Postby AnthonyF » 28 Aug 2017, 08:16

https://steemit.com/guilt/@anthonyfield/guilt-2

Guilt 2

When and as I see myself desiring to feel guilty and within this, put myself down and feel sorry for others, I stop and breathe. I see, realise and understand that IF this were to be a genuine occurrence/manifestation as per abuse, harm on purpose for example as per an emotion, feeling, thought, judgement of mine, then that is a completely different story and thus that would be a matter of self-honesty and self-honestly seeing that what I did in that moment was NOT what was best for all and thus a point that must be changed, but within recent points where I have faced this guilt feeling/sensation, I do see, realise and understand that none have been or existed to intentionally abuse, hurt or harm in any way, shape or form and I see that they were occasions and manifestations that were needed for myself to benefit above other parties.
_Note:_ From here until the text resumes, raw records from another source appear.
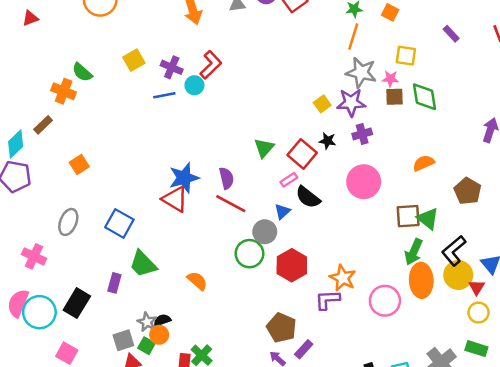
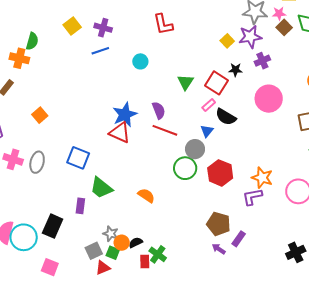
red L-shape: (211, 65) -> (163, 24), moved, turned 130
green semicircle: (82, 72) -> (32, 41), turned -108
cyan circle: (194, 85) -> (140, 61), moved
brown square: (394, 97) -> (284, 27), turned -35
pink cross: (34, 256) -> (13, 159), moved
black semicircle: (162, 320) -> (136, 243), moved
I commit myself to if necessary, do what is needed to benefit me as per the only one that can/will do this for me/my benefit and continue and carry on with my life, simply.

I commit myself not to act as if I ‘should’ feel guilty within and as a hesitation of facing/communicating with certain people and/or generally seeing/treating them differently and in the end, NOT equally and as an equal relationship as I do with others.

I commit myself not to create this atmosphere/manifest this guilt through treating another differently in any way, shape or form.

I forgive myself that I have accepted and allowed myself to treat others differently from the starting point that I should act differently because I should feel and be guilty ‘for what I’ve done’.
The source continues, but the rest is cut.